* DESCRIPTION OF THE TASK *
Given the records below, pull every line with the word "list" into the answer.

(Document layout detection data)
════════════════════
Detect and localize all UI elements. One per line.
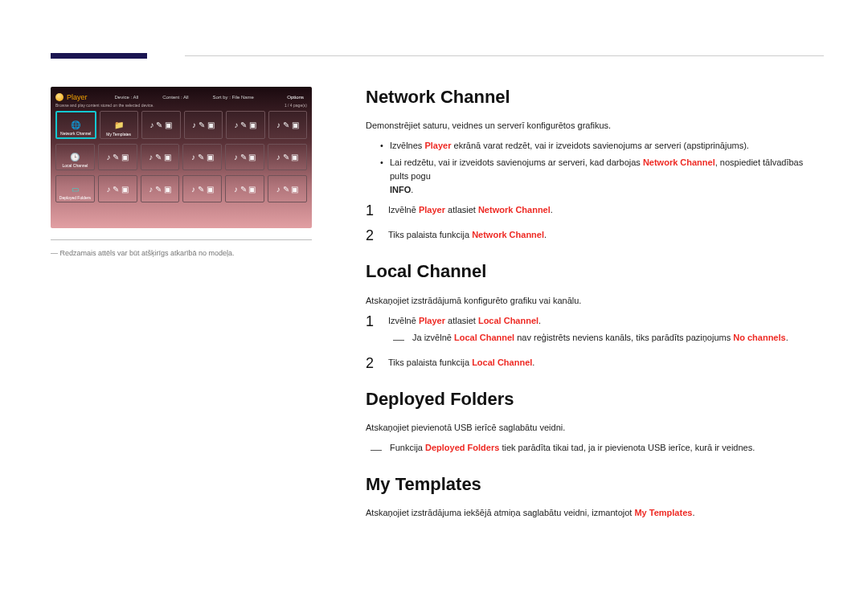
grid-cell: ♪ ✎ ▣ <box>182 144 222 171</box>
music-film-icon: ♪ ✎ ▣ <box>276 121 299 129</box>
document-content: Network Channel Demonstrējiet saturu, ve… <box>366 84 824 536</box>
grid-cell: ♪ ✎ ▣ <box>226 111 265 139</box>
music-film-icon: ♪ ✎ ▣ <box>192 121 215 129</box>
grid-cell-deployed-folders: ▭ Deployed Folders <box>55 175 95 202</box>
player-logo-icon <box>55 93 63 101</box>
music-film-icon: ♪ ✎ ▣ <box>149 153 171 161</box>
filter-content: Content : All <box>162 95 188 100</box>
music-film-icon: ♪ ✎ ▣ <box>106 185 129 194</box>
grid-cell: ♪ ✎ ▣ <box>141 175 180 202</box>
music-film-icon: ♪ ✎ ▣ <box>276 185 299 194</box>
heading-my-templates: My Templates <box>366 471 824 498</box>
caption-rule <box>51 239 312 240</box>
grid-cell: ♪ ✎ ▣ <box>141 144 180 171</box>
screenshot-caption: Redzamais attēls var būt atšķirīgs atkar… <box>51 249 235 257</box>
grid-cell: ♪ ✎ ▣ <box>182 175 222 202</box>
intro-text: Atskaņojiet izstrādājuma iekšējā atmiņa … <box>366 506 824 520</box>
player-subtitle: Browse and play content stored on the se… <box>55 103 154 108</box>
filter-device: Device : All <box>115 95 139 100</box>
heading-deployed-folders: Deployed Folders <box>366 386 824 413</box>
header-rule <box>185 55 824 56</box>
step-item: Izvēlnē Player atlasiet Network Channel. <box>366 203 824 217</box>
grid-cell-network-channel: 🌐 Network Channel <box>55 111 96 139</box>
step-item: Tiks palaista funkcija Local Channel. <box>366 356 824 370</box>
grid-cell: ♪ ✎ ▣ <box>268 175 307 202</box>
grid-cell: ♪ ✎ ▣ <box>98 144 137 171</box>
monitor-icon: ▭ <box>72 185 79 194</box>
grid-cell-my-templates: 📁 My Templates <box>100 111 139 139</box>
music-film-icon: ♪ ✎ ▣ <box>234 153 256 161</box>
music-film-icon: ♪ ✎ ▣ <box>191 185 214 194</box>
step-list: Izvēlnē Player atlasiet Network Channel.… <box>366 203 824 242</box>
intro-text: Atskaņojiet pievienotā USB ierīcē saglab… <box>366 421 824 435</box>
grid-cell: ♪ ✎ ▣ <box>268 111 308 139</box>
folder-icon: 📁 <box>114 121 124 129</box>
bullet-list: Izvēlnes Player ekrānā varat redzēt, vai… <box>366 139 824 197</box>
grid-cell: ♪ ✎ ▣ <box>184 111 223 139</box>
player-screenshot: Player Device : All Content : All Sort b… <box>51 87 312 228</box>
intro-text: Atskaņojiet izstrādājumā konfigurēto gra… <box>366 294 824 308</box>
music-film-icon: ♪ ✎ ▣ <box>149 185 171 194</box>
music-film-icon: ♪ ✎ ▣ <box>149 121 172 129</box>
grid-cell-local-channel: 🕒 Local Channel <box>55 144 95 171</box>
header-accent-bar <box>51 53 147 59</box>
grid-row-3: ▭ Deployed Folders ♪ ✎ ▣ ♪ ✎ ▣ ♪ ✎ ▣ ♪ ✎… <box>55 175 307 202</box>
heading-network-channel: Network Channel <box>366 84 824 111</box>
note: Ja izvēlnē Local Channel nav reģistrēts … <box>388 331 824 345</box>
note: Funkcija Deployed Folders tiek parādīta … <box>366 441 824 455</box>
player-title: Player <box>67 93 88 101</box>
filter-sort: Sort by : File Name <box>213 95 254 100</box>
player-page: 1 / 4 page(s) <box>285 103 307 108</box>
grid-cell: ♪ ✎ ▣ <box>141 111 181 139</box>
clock-icon: 🕒 <box>70 153 80 161</box>
grid-cell: ♪ ✎ ▣ <box>268 144 307 171</box>
music-film-icon: ♪ ✎ ▣ <box>234 185 256 194</box>
calendar-globe-icon: 🌐 <box>71 121 80 129</box>
grid-row-2: 🕒 Local Channel ♪ ✎ ▣ ♪ ✎ ▣ ♪ ✎ ▣ ♪ ✎ ▣ … <box>55 144 307 171</box>
intro-text: Demonstrējiet saturu, veidnes un serverī… <box>366 119 824 133</box>
grid-cell: ♪ ✎ ▣ <box>98 175 137 202</box>
section-deployed-folders: Deployed Folders Atskaņojiet pievienotā … <box>366 386 824 455</box>
music-film-icon: ♪ ✎ ▣ <box>191 153 214 161</box>
section-network-channel: Network Channel Demonstrējiet saturu, ve… <box>366 84 824 242</box>
options-button: Options <box>284 94 307 100</box>
bullet-item: Lai redzētu, vai ir izveidots savienojum… <box>366 156 824 197</box>
bullet-item: Izvēlnes Player ekrānā varat redzēt, vai… <box>366 139 824 153</box>
step-item: Tiks palaista funkcija Network Channel. <box>366 228 824 242</box>
step-list: Izvēlnē Player atlasiet Local Channel. J… <box>366 314 824 370</box>
player-filter-bar: Device : All Content : All Sort by : Fil… <box>115 95 254 100</box>
step-item: Izvēlnē Player atlasiet Local Channel. J… <box>366 314 824 345</box>
grid-cell: ♪ ✎ ▣ <box>225 144 264 171</box>
music-film-icon: ♪ ✎ ▣ <box>106 153 129 161</box>
grid-cell: ♪ ✎ ▣ <box>225 175 264 202</box>
section-local-channel: Local Channel Atskaņojiet izstrādājumā k… <box>366 258 824 369</box>
section-my-templates: My Templates Atskaņojiet izstrādājuma ie… <box>366 471 824 520</box>
heading-local-channel: Local Channel <box>366 258 824 285</box>
music-film-icon: ♪ ✎ ▣ <box>276 153 299 161</box>
music-film-icon: ♪ ✎ ▣ <box>234 121 256 129</box>
grid-row-1: 🌐 Network Channel 📁 My Templates ♪ ✎ ▣ ♪… <box>55 111 307 139</box>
════════════════════
* SOLUTION TO THE EXERCISE *
step-list: Izvēlnē Player atlasiet Network Channel.… <box>366 203 824 242</box>
bullet-list: Izvēlnes Player ekrānā varat redzēt, vai… <box>366 139 824 197</box>
step-list: Izvēlnē Player atlasiet Local Channel. J… <box>366 314 824 370</box>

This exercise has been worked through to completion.